* WHAT YOU WILL DO
Set down each record below exactly as it stands. Pictures are not part of the copy.

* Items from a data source

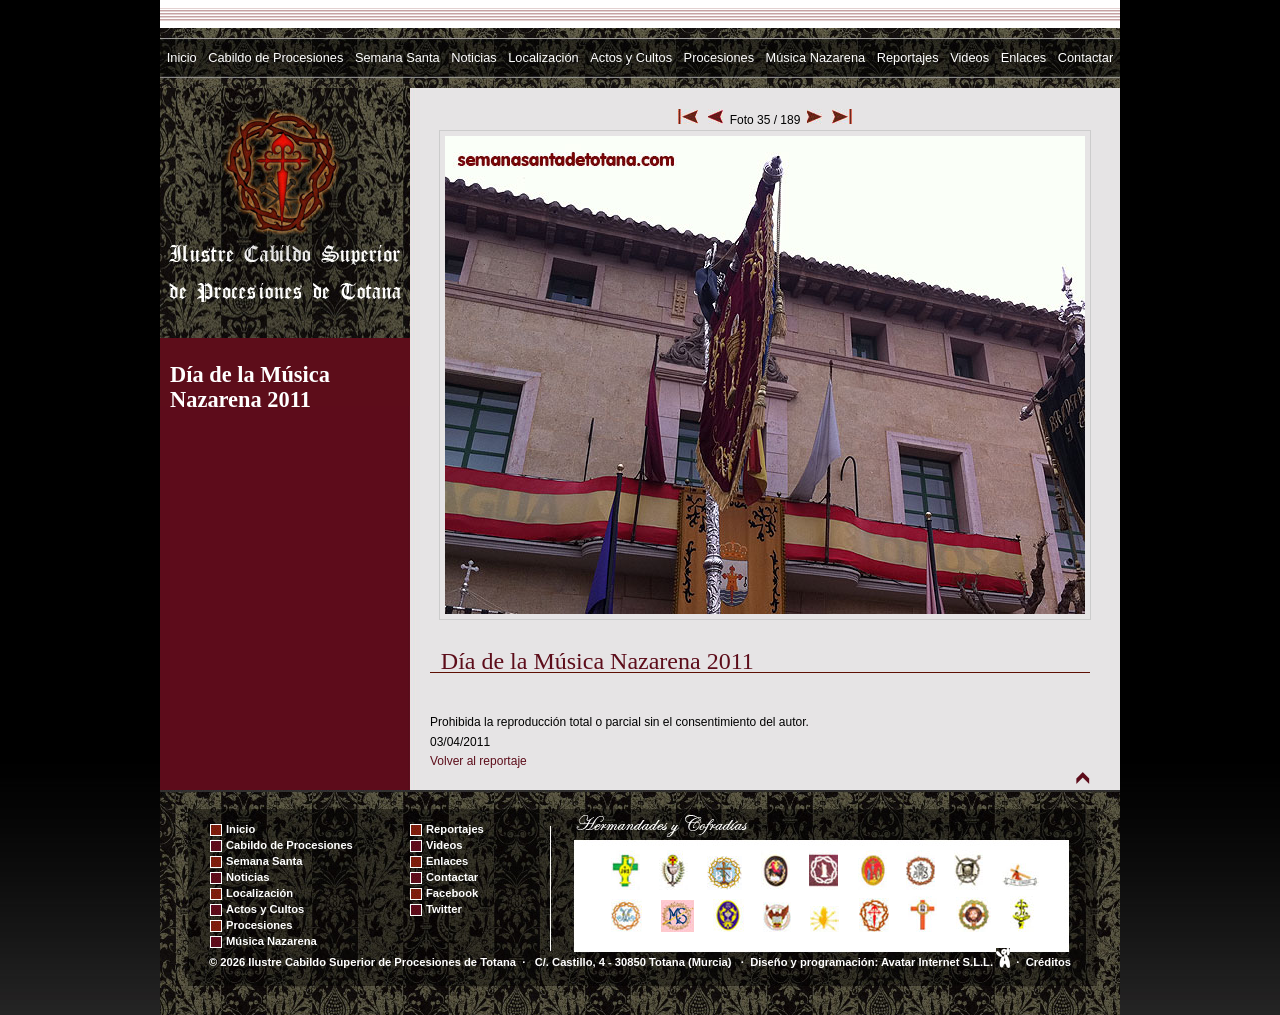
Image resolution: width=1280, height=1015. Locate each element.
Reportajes (908, 57)
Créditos (1048, 962)
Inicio (182, 57)
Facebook (452, 893)
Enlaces (1024, 57)
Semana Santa (397, 57)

* RESULT OF THIS EXERCISE
Image resolution: width=1280, height=1015. Locate each element.
Reportajes (908, 57)
Créditos (1048, 962)
Inicio (182, 57)
Facebook (452, 893)
Enlaces (1024, 57)
Semana Santa (397, 57)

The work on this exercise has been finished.